- Work instruction:
Answer with a number only, stating how many lines of the records hold the word "filter".

- Exercise input:

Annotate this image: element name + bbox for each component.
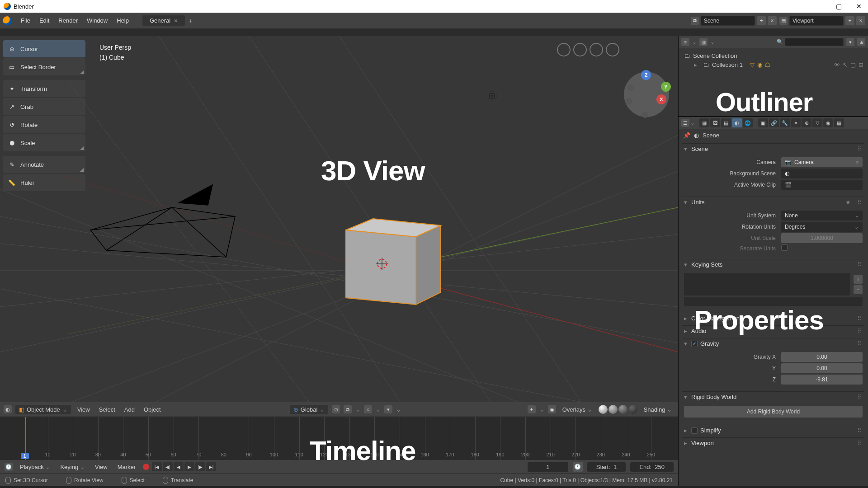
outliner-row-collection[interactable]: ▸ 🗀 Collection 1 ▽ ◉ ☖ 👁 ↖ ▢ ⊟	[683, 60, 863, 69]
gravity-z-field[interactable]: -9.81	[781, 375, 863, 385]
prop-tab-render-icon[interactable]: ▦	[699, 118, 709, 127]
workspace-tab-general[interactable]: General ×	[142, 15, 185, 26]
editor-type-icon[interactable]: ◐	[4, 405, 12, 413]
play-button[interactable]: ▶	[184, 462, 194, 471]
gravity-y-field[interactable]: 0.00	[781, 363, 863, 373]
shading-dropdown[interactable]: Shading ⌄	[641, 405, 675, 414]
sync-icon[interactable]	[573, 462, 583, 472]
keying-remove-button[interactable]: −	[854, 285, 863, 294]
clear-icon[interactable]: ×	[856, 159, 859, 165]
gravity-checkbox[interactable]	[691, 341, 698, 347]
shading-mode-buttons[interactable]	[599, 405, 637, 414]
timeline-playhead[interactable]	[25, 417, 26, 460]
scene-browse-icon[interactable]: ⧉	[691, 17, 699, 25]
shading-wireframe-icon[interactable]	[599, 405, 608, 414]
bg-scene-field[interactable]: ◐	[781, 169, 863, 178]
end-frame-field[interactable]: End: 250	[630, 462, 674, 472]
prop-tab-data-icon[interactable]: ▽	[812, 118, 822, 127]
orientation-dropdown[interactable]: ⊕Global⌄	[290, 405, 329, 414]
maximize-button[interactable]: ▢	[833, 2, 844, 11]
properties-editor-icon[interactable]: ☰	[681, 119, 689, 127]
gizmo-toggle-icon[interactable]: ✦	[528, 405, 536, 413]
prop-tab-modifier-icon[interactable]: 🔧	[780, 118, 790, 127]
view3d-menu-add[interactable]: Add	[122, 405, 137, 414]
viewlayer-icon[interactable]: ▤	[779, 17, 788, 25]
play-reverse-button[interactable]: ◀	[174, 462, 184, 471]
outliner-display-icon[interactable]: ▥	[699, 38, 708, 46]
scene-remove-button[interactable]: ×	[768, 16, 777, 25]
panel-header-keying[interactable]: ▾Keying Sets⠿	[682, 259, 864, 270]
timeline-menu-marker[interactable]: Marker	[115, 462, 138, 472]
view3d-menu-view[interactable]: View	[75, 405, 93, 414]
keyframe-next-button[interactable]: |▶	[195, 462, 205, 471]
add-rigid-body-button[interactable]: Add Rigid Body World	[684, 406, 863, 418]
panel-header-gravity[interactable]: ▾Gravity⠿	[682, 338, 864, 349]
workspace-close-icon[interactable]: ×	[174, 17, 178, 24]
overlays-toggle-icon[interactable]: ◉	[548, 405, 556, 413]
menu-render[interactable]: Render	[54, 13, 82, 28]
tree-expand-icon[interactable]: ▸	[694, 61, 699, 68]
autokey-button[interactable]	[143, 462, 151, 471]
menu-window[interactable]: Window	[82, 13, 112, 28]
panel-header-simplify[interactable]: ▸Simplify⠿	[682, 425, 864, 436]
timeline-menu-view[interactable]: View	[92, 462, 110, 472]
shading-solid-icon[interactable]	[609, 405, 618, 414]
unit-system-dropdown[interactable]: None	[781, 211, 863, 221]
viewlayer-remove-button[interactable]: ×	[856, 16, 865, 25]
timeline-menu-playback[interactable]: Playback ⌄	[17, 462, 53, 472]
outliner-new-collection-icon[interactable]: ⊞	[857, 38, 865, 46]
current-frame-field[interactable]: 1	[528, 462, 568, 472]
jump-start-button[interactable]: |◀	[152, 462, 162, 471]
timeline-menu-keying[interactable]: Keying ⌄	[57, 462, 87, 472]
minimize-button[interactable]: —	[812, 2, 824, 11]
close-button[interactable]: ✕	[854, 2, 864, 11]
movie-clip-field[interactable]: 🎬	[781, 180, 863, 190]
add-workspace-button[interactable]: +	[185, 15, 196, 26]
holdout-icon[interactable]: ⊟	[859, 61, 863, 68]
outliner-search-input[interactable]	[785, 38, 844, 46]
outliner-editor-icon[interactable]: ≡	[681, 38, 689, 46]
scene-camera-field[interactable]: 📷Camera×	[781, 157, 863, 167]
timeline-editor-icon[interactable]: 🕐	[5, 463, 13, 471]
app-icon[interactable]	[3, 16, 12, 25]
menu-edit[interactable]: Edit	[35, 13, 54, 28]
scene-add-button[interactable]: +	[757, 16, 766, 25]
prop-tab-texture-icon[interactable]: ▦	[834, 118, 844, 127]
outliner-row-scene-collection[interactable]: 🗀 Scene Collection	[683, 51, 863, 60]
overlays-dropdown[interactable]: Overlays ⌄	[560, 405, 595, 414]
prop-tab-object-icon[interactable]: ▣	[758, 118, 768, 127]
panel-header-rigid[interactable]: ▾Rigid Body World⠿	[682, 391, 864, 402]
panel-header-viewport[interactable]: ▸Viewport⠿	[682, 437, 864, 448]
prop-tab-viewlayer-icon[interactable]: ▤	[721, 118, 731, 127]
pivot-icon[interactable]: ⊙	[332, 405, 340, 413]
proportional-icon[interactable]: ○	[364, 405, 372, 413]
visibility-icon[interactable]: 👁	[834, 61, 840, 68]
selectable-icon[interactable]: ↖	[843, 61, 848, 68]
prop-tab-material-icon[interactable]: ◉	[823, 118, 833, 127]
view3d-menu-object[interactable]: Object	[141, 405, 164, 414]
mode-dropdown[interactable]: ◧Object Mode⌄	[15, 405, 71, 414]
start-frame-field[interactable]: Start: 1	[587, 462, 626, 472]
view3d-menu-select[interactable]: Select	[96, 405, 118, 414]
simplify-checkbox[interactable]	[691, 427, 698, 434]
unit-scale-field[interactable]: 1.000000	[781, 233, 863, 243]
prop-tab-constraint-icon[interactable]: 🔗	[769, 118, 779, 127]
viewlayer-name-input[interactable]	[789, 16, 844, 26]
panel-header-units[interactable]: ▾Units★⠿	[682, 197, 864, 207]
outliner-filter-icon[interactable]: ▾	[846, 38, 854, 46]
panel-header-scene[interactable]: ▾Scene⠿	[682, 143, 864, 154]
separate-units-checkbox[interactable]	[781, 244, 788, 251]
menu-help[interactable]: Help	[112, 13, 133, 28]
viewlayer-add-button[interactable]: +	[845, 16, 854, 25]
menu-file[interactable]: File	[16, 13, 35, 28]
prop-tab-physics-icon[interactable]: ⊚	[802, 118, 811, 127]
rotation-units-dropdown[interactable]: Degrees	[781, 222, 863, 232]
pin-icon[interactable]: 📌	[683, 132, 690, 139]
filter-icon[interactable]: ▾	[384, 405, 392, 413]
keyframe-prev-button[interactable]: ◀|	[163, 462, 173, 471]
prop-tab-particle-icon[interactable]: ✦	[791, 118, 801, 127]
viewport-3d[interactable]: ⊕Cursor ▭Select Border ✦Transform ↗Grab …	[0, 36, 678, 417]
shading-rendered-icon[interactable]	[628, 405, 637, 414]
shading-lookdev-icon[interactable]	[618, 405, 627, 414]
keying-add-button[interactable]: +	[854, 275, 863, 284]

- Result of the exercise:
2